We fix the merge conflict by choosing one of the options, removing the other option and the marker lines (
>>...), and then committing the file.
You can use any text editor you like to do this, but Atom is particularly nice since it is aware of how git works (you can actually do everything including writing commit messages within Atom, feel free to explore on your own). If you open the conflicted file in Atom, it presents you with buttons like this:
Clicking one of them automatically performs the edits described above. With those changes made and saved, the last step is to commit the merge:
$ git add joke.txt $ git commit -m "Resolved merge conflict (cows rule)"
At this point the merge conflict is resolved in
repo2. In your actual workflow you would then want to push the merge resolution commit to a shared location, so that
repo1 can pull it and both partners can work from a common history again.
So: merge conflicts are nothing to be afraid of, but they certainly are annoying. Some concrete suggestions for avoiding merge conflicts
- Pull first before you start each work session, to make sure you have the latest version of everyone’s work to build on.
- Avoid working on same file (and especially the same section of a file) simultaneously. Organizing your code into modules as we read about in Chapter 14.9 can help with this.

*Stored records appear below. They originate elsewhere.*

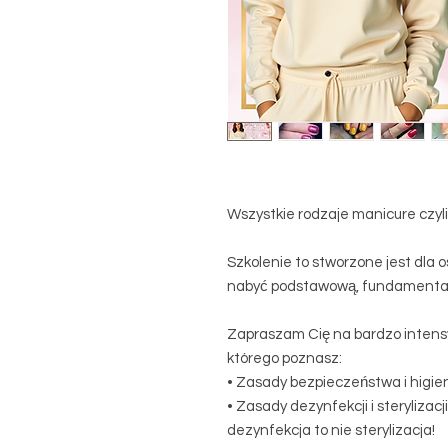
Wszystkie rodzaje manicure czy
Szkolenie to stworzone jest dla o
nabyć podstawową, fundamental
Zapraszam Cię na bardzo intens
którego poznasz:
• Zasady bezpieczeństwa i higien
• Zasady dezynfekcji i sterylizac
dezynfekcja to nie sterylizacja!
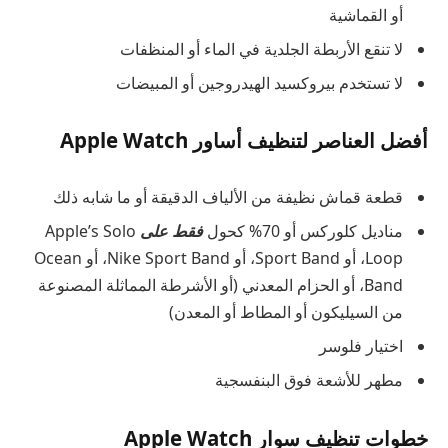
أو القماشية
لا تنقع الأربطة الجلدية في الماء أو المنظفات
لا تستخدم بيروكسيد الهيدروجين أو المبيضات
أفضل العناصر لتنظيف أساور Apple Watch
قطعة قماش نظيفة من الألياف الدقيقة أو ما شابه ذلك
مناديل كلوركس أو 70% كحول
فقط على
Apple’s Solo
Loop، أو Sport Band، أو Nike Sport Band، أو Ocean
Band، أو الحزام المعدني (أو الأشرطة المماثلة المصنوعة
من السيليكون أو المطاط أو المعدن)
اختيار فلوسر
مطهر للأشعة فوق البنفسجية
خطوات تنظيف سوار Apple Watch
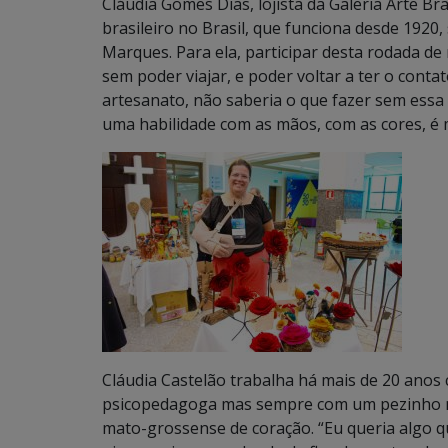
Cláudia Gomes Dias, lojista da Galeria Arte Bra
brasileiro no Brasil, que funciona desde 1920
Marques. Para ela, participar desta rodada d
sem poder viajar, e poder voltar a ter o cont
artesanato, não saberia o que fazer sem essa 
uma habilidade com as mãos, com as cores, é mu
Cláudia Castelão trabalha há mais de 20 anos 
psicopedagoga mas sempre com um pezinho no 
mato-grossense de coração. “Eu queria algo q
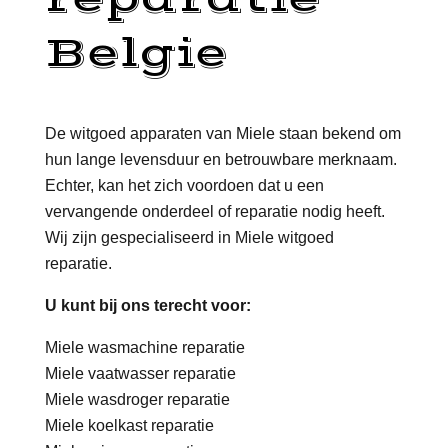
Belgie
De witgoed apparaten van Miele staan bekend om
hun lange levensduur en betrouwbare merknaam.
Echter, kan het zich voordoen dat u een
vervangende onderdeel of reparatie nodig heeft.
Wij zijn gespecialiseerd in Miele witgoed
reparatie.
U kunt bij ons terecht voor:
Miele wasmachine reparatie
Miele vaatwasser reparatie
Miele wasdroger reparatie
Miele koelkast reparatie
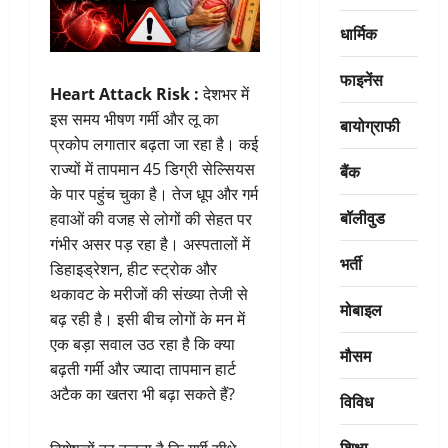
धार्मिक
फाइनेंस
Heart Attack Risk :
देशभर में
इस समय भीषण गर्मी और लू का
बायोग्राफी
प्रकोप लगातार बढ़ता जा रहा है। कई
राज्यों में तापमान 45 डिग्री सेल्सियस
बैंक
के पार पहुंच चुका है। तेज धूप और गर्म
बॉलीवुड
हवाओं की वजह से लोगों की सेहत पर
गंभीर असर पड़ रहा है। अस्पतालों में
भर्ती
डिहाइड्रेशन, हीट स्ट्रोक और
थकावट के मरीजों की संख्या तेजी से
मोबाइल
बढ़ रही है। इसी बीच लोगों के मन में
एक बड़ा सवाल उठ रहा है कि क्या
मौसम
बढ़ती गर्मी और ज्यादा तापमान हार्ट
अटैक का खतरा भी बढ़ा सकते हैं?
विविध
शिक्षा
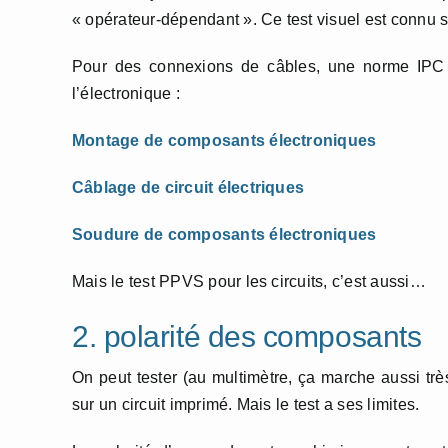
« opérateur-dépendant ». Ce test visuel est connu s
Pour des connexions de câbles, une norme IPC 
l’électronique :
Montage de composants électroniques
Câblage de circuit électriques
Soudure de composants électroniques
Mais le test PPVS pour les circuits, c’est aussi…
2. polarité des composants
On peut tester (au multimètre, ça marche aussi très
sur un circuit imprimé. Mais le test a ses limites.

- Commit/push/pull updates frequently, so there’s less opportunity for major divergence.
Going Beyond: Git branches
What is the “master” in
git push origin master? It’s the name of a branch!
Developers often use branches to work on a new feature (without halting ongoing development on the master branch). Then once the feature is complete and tested, they can merge it back into master.
To see this visually, work through the first three levels of “Learn Git Branching”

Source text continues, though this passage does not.